Whenever people think of at-home care, generally it’s tied to remote monitoring or at-home diagnostics or temporary hospital-at-home programs. But at-home care now includes palliative care. In this month’s pivot podcast, I speak with the chief medical officer of Vynca, an innovative company in the world of palliative care that is providing serious disease management at home.
Some of my notions about hospice and palliative care were clarified so I urge you to listen to the podcast, read the AI-generated transcript or view the YouTube video below.
Here’s a video of the interview:
Here’s an AI-generated transcript of our episode:
Arundhati Parmar: Hello and welcome to MedCity News’ Pivot Podcast. I’m your host, Arundhati Parmar. In this episode, we’re talking about the evolution of home health. When we talk about home health, we immediately think about remote monitoring, or at-home diagnostic testing, or hospital, uh, at-home programs after a discharge.
But what about palliative care? Traditionally, we have looked at palliative care as something that people receive in the hospice setting, but now that has been shifting also to the home. One company that has been innovating in this space is Vinca. In fact, it doesn’t even describe itself as a palliative care company.
Arundhati Parmar: Welcome, Jill, to the MedCity Pivot Podcast.
Jill Schwartz-Chevlin: Thank you for having me today.
Arundhati Parmar: So we’ve never done an, a podcast episode on home health as it ties to palliative care or serious illness management, so let’s start there. My understanding is that a lot has happened in the last five to seven years, especially, uh, during COVID.
Uh, palliative care, and I had an older brother who died of cancer nine years ago, so- Sorry … you know, he, we would have a sort of hospice nurse come visit him. So it wasn’t something, I mean, we, at the time we were all expecting him to recover and all of that, um, so we didn’t think too much of it. But traditionally, palliative care has already been, it has always been understood as something you get in a hospice setting.
So I wanted you to paint a picture for us and sort of explain how that has become something that people are receiving at the home, at their own home, in the convenience of their own home.

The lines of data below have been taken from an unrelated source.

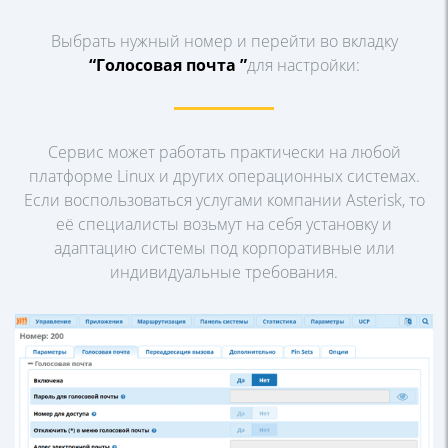
Выбрать нужный номер и перейти во вкладку
“Голосовая почта ”
для
настройки:
Сервис может работать практически на любой
платформе Linux и других
операционных системах.
Если воспользоваться услугами компании
Asterisk, то
её специалисты возьмут на себя установку и
адаптацию
системы под корпоративные или
индивидуальные требования.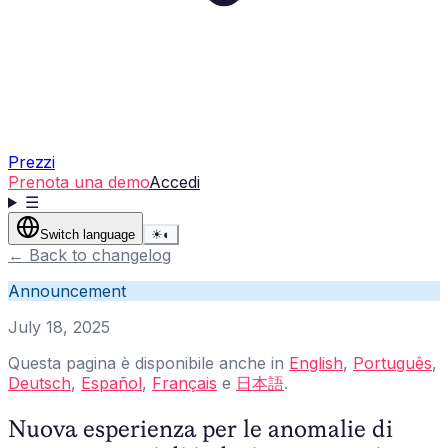
Prezzi
Prenota una demo
Accedi
☰
Switch language
☀
◐
←
Back to changelog
Announcement
July 18, 2025
Questa pagina è disponibile anche in
English
,
Português
,
Deutsch
,
Español
,
Français
e
日本語
.
Nuova esperienza per le anomalie di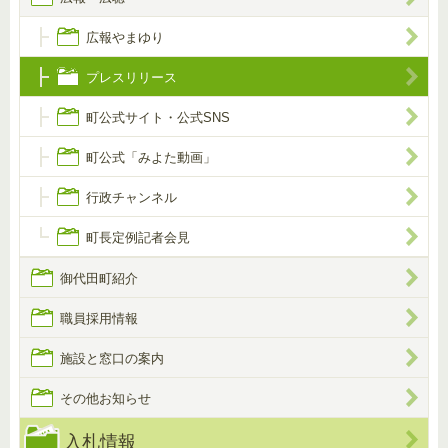
広報やまゆり
プレスリリース
町公式サイト・公式SNS
町公式「みよた動画」
行政チャンネル
町長定例記者会見
御代田町紹介
職員採用情報
施設と窓口の案内
その他お知らせ
入札情報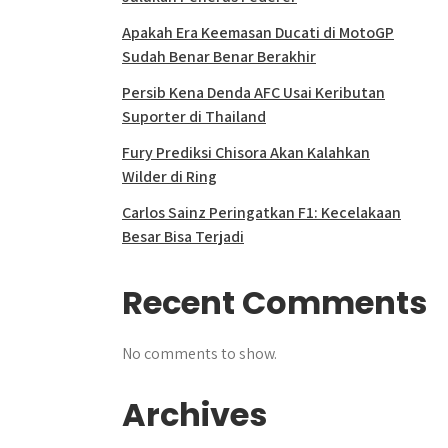
Apakah Era Keemasan Ducati di MotoGP
Sudah Benar Benar Berakhir
Persib Kena Denda AFC Usai Keributan
Suporter di Thailand
Fury Prediksi Chisora Akan Kalahkan
Wilder di Ring
Carlos Sainz Peringatkan F1: Kecelakaan
Besar Bisa Terjadi
Recent Comments
No comments to show.
Archives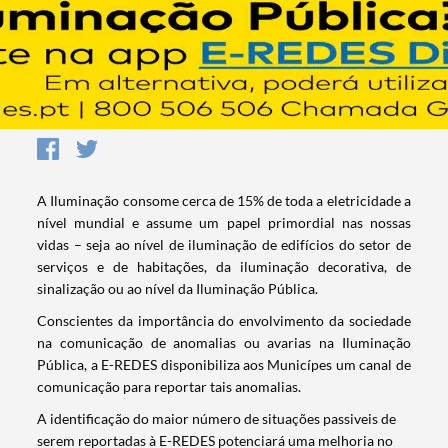
A Iluminação consome cerca de 15% de toda a eletricidade a
nível mundial e assume um papel primordial nas nossas
vidas – seja ao nível de iluminação de edifícios do setor de
serviços e de habitações, da iluminação decorativa, de
sinalização ou ao nível da Iluminação Pública.
Conscientes da importância do envolvimento da sociedade
na comunicação de anomalias ou avarias na Iluminação
Pública, a E-REDES disponibiliza aos Municípes um canal de
comunicação para reportar tais anomalias.
A identificação do maior número de situações passiveis de
serem reportadas à E-REDES potenciará uma melhoria no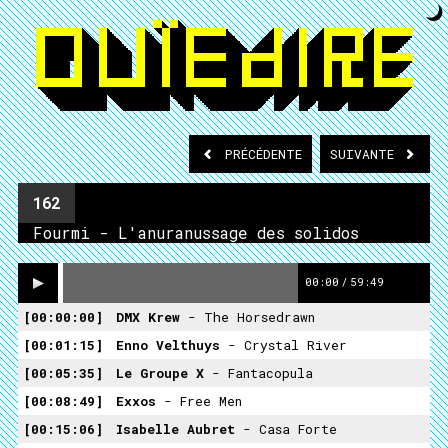
PRÉCÉDENTE
SUIVANTE
162
Fourmi - L'anuranussage des solidos
00:00
/
59:49
00:00:00
DMX Krew
- The Horsedrawn
00:01:15
Enno Velthuys
- Crystal River
00:05:35
Le Groupe X
- Fantacopula
00:08:49
Exxos
- Free Men
00:15:06
Isabelle Aubret
- Casa Forte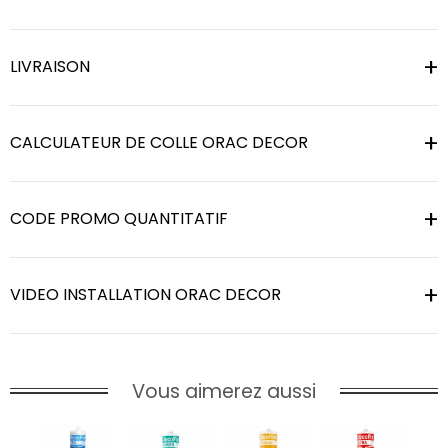
LIVRAISON
CALCULATEUR DE COLLE ORAC DECOR
CODE PROMO QUANTITATIF
VIDEO INSTALLATION ORAC DECOR
Vous aimerez aussi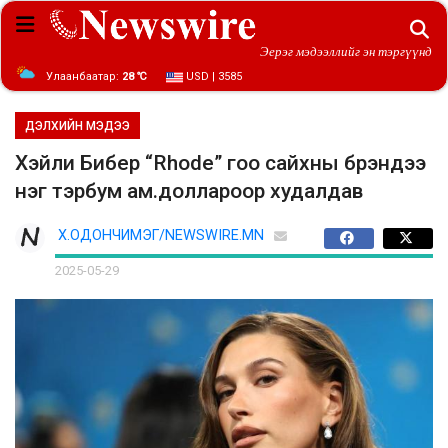
Эерэг мэдээллийг эн тэргүүнд
Улаанбаатар:
28 ℃
USD | 3585
ДЭЛХИЙН МЭДЭЭ
Хэйли Бибер “Rhode” гоо сайхны брэндээ
нэг тэрбум ам.доллароор худалдав
Х.ОДОНЧИМЭГ/NEWSWIRE.MN
2025-05-29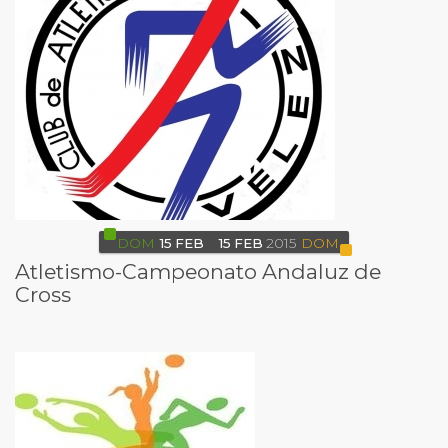
DOM
15
FEB
15
FEB
2015
DOM
Atletismo-Campeonato Andaluz de
Cross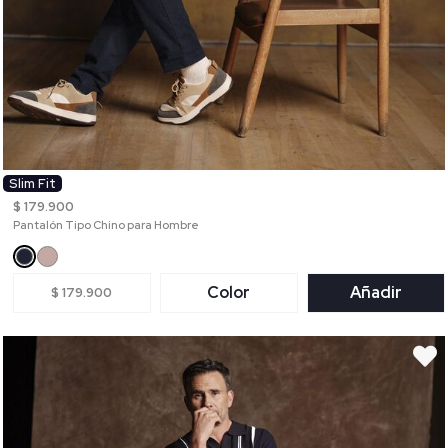
Slim Fit
$ 179.900
Pantalón Tipo Chino para Hombre
Color
Añadir
$ 179.900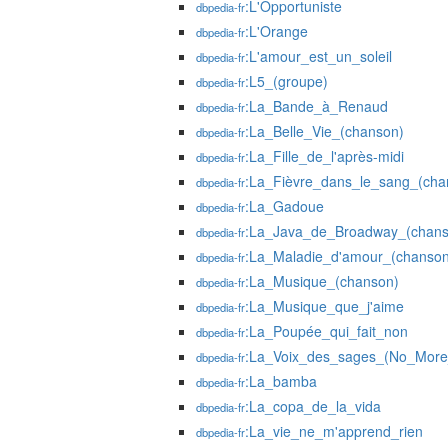
:L'Opportuniste
dbpedia-fr
:L'Orange
dbpedia-fr
:L'amour_est_un_soleil
dbpedia-fr
:L5_(groupe)
dbpedia-fr
:La_Bande_à_Renaud
dbpedia-fr
:La_Belle_Vie_(chanson)
dbpedia-fr
:La_Fille_de_l'après-midi
dbpedia-fr
:La_Fièvre_dans_le_sang_(cha
dbpedia-fr
:La_Gadoue
dbpedia-fr
:La_Java_de_Broadway_(chans
dbpedia-fr
:La_Maladie_d'amour_(chanson
dbpedia-fr
:La_Musique_(chanson)
dbpedia-fr
:La_Musique_que_j'aime
dbpedia-fr
:La_Poupée_qui_fait_non
dbpedia-fr
:La_Voix_des_sages_(No_More_
dbpedia-fr
:La_bamba
dbpedia-fr
:La_copa_de_la_vida
dbpedia-fr
:La_vie_ne_m'apprend_rien
dbpedia-fr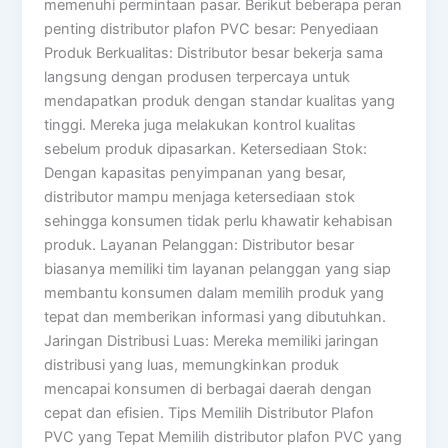
memenuhi permintaan pasar. Berikut beberapa peran
penting distributor plafon PVC besar: Penyediaan
Produk Berkualitas: Distributor besar bekerja sama
langsung dengan produsen terpercaya untuk
mendapatkan produk dengan standar kualitas yang
tinggi. Mereka juga melakukan kontrol kualitas
sebelum produk dipasarkan. Ketersediaan Stok:
Dengan kapasitas penyimpanan yang besar,
distributor mampu menjaga ketersediaan stok
sehingga konsumen tidak perlu khawatir kehabisan
produk. Layanan Pelanggan: Distributor besar
biasanya memiliki tim layanan pelanggan yang siap
membantu konsumen dalam memilih produk yang
tepat dan memberikan informasi yang dibutuhkan.
Jaringan Distribusi Luas: Mereka memiliki jaringan
distribusi yang luas, memungkinkan produk
mencapai konsumen di berbagai daerah dengan
cepat dan efisien. Tips Memilih Distributor Plafon
PVC yang Tepat Memilih distributor plafon PVC yang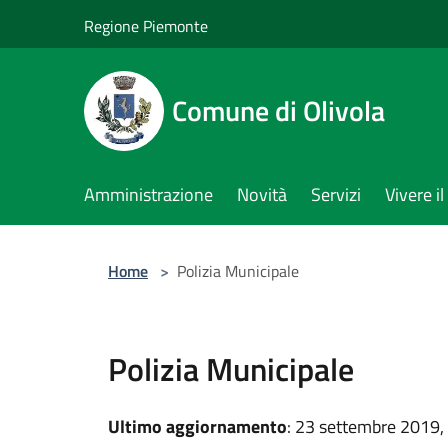
Salta al contenuto principale
Regione Piemonte
Comune di Olivola
Amministrazione
Novità
Servizi
Vivere 
Home
>
Polizia Municipale
Polizia Municipale
Ultimo aggiornamento
: 23 settembre 2019,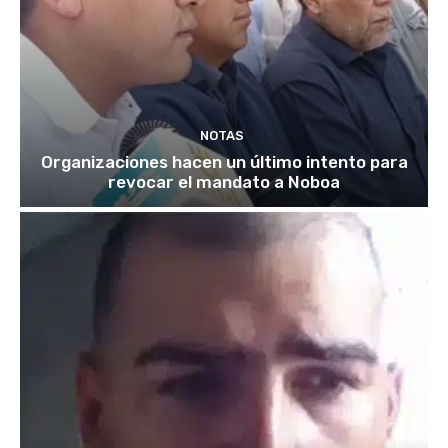
NOTAS
Organizaciones hacen un último intento para
revocar el mandato a Noboa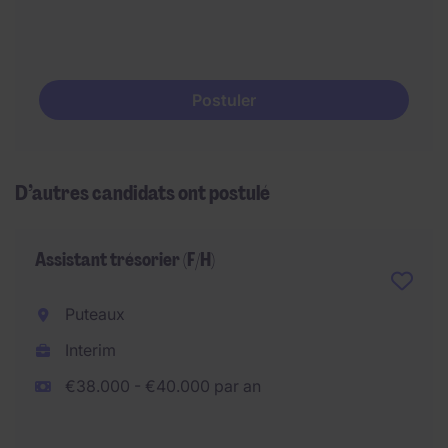
Postuler
D’autres candidats ont postulé
Assistant trésorier (F/H)
Puteaux
Interim
€38.000 - €40.000 par an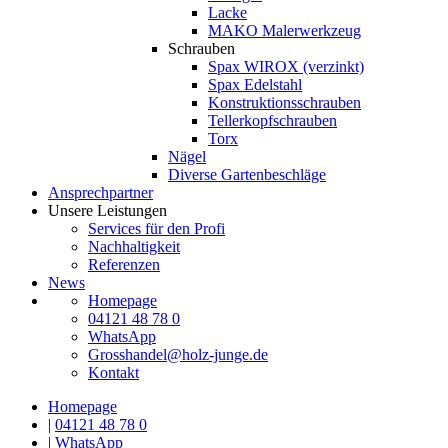
Lacke
MAKO Malerwerkzeug
Schrauben
Spax WIROX (verzinkt)
Spax Edelstahl
Konstruktionsschrauben
Tellerkopfschrauben
Torx
Nägel
Diverse Gartenbeschläge
Ansprechpartner
Unsere Leistungen
Services für den Profi
Nachhaltigkeit
Referenzen
News
Homepage
04121 48 78 0
WhatsApp
Grosshandel@holz-junge.de
Kontakt
Homepage
|
04121 48 78 0
|
WhatsApp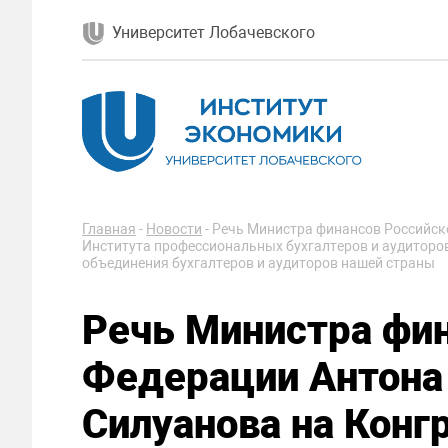
Университет Лобачевского
Главная
-
Новости
-
Речь Министра финансов Российск
Института профессиональных бухгалтеров и аудиторо
объединения бухгалтеров и аудиторов нашей страны
Речь Министра фи
Федерации Антона
Силуанова на Конг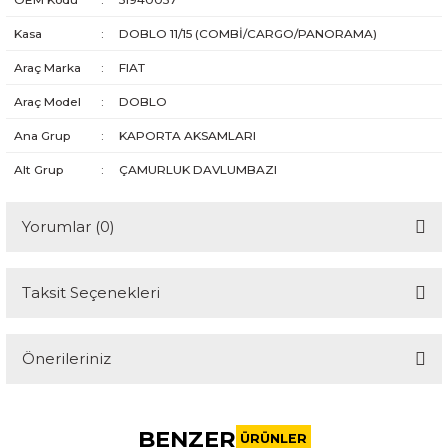
Kasa
:
DOBLO 11/15 (COMBİ/CARGO/PANORAMA)
Araç Marka
:
FIAT
Araç Model
:
DOBLO
Ana Grup
:
KAPORTA AKSAMLARI
Alt Grup
:
ÇAMURLUK DAVLUMBAZI
Yorumlar (0)
Taksit Seçenekleri
Bu ürüne ilk yorumu siz yapın!
Önerileriniz
Yorum Yaz
Bu ürünün fiyat bilgisi, resim, ürün açıklamalarında ve diğer
konularda yetersiz gördüğünüz noktaları öneri formunu
BENZER
kullanarak tarafımıza iletebilirsiniz.
ÜRÜNLER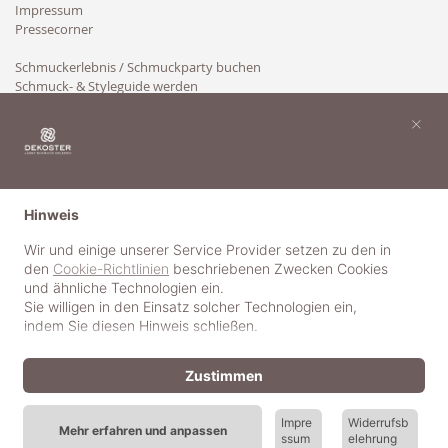
Impressum
Pressecorner
Schmuckerlebnis / Schmuckparty buchen
Schmuck- & Styleguide werden
Kooperation
×
Hinweis
Wir und einige unserer Service Provider setzen zu den in
den
Cookie-Richtlinien
beschriebenen Zwecken Cookies
und ähnliche Technologien ein.
Sie willigen in den Einsatz solcher Technologien ein,
indem Sie diesen Hinweis schließen.
Zustimmen
Impre
Widerrufsb
Mehr erfahren und anpassen
ssum
elehrung
© 2018-2025 dekoster GmbH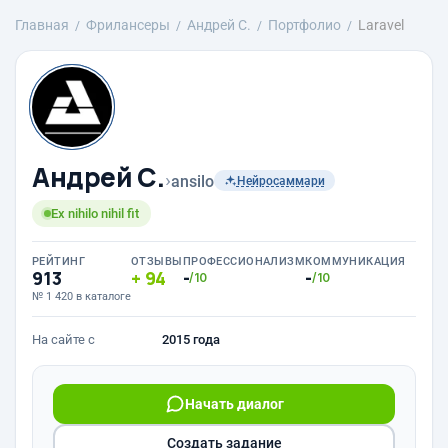
Главная
Фрилансеры
Андрей С.
Портфолио
Laravel
Андрей С.
›
ansilo
Нейросаммари
Ex nihilo nihil fit
РЕЙТИНГ
ОТЗЫВЫ
ПРОФЕССИОНАЛИЗМ
КОММУНИКАЦИЯ
913
94
-
-
/10
/10
№ 1 420 в каталоге
На сайте с
2015 года
Начать диалог
Создать задание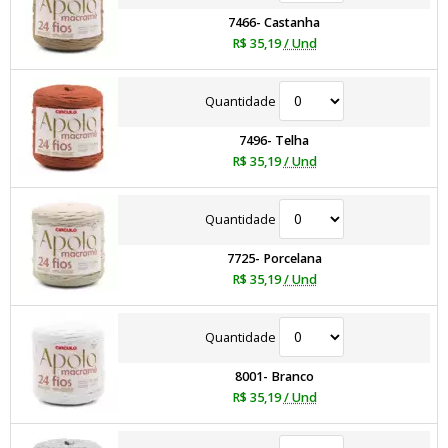
7466- Castanha
R$ 35,19
/ Und
Quantidade
7496- Telha
R$ 35,19
/ Und
Quantidade
7725- Porcelana
R$ 35,19
/ Und
Quantidade
8001- Branco
R$ 35,19
/ Und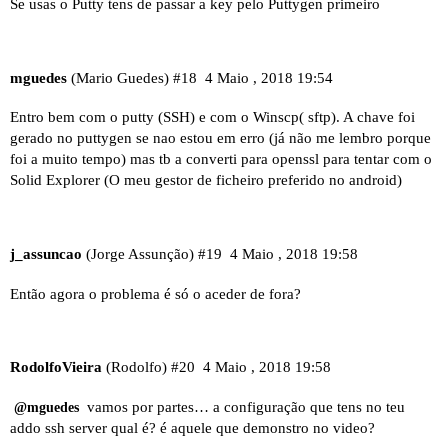
Se usas o Putty tens de passar a key pelo Puttygen primeiro
mguedes
(Mario Guedes)
#18
4 Maio , 2018 19:54
Entro bem com o putty (SSH) e com o Winscp( sftp). A chave foi
gerado no puttygen se nao estou em erro (já não me lembro porque
foi a muito tempo) mas tb a converti para openssl para tentar com o
Solid Explorer (O meu gestor de ficheiro preferido no android)
j_assuncao
(Jorge Assunção)
#19
4 Maio , 2018 19:58
Então agora o problema é só o aceder de fora?
RodolfoVieira
(Rodolfo)
#20
4 Maio , 2018 19:58
vamos por partes… a configuração que tens no teu
@mguedes
addo ssh server qual é? é aquele que demonstro no video?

Jill Schwartz-Chevlin: Yeah. So thank you for the opportunity to talk about this. I think that palliative care has been very much misunderstood.
Mm-hmm
Palliative care is, uh, primarily, uh, about, uh, providing relief of symptoms, whe- whether it’s pain, stress, anxiety, um, for those with serious illness, and it’s ensuring that the patient’s wishes are paramount.
Arundhati Parmar: Mm-hmm.
Jill Schwartz-Chevlin: This palliative care is typically provided through a team-based approach. But if we think about why it’s been so misunderstood, we have to look back at, at how palliative care has come to be.
Arundhati Parmar: Mm-hmm.
Jill Schwartz-Chevlin: To start with, palliative care has primarily been provided through hospital systems.
Arundhati Parmar: Mm-hmm.
Jill Schwartz-Chevlin: And when patients are in the hospital and palliative care teams are asked to provide care- This is when the palliative care team starts talking about hospice and end of life.
Arundhati Parmar: Mm-hmm.
Jill Schwartz-Chevlin: When we start thinking, and so now we’re at a tipping point where more than 75% of hospitals actually have palliative care teams throughout the country.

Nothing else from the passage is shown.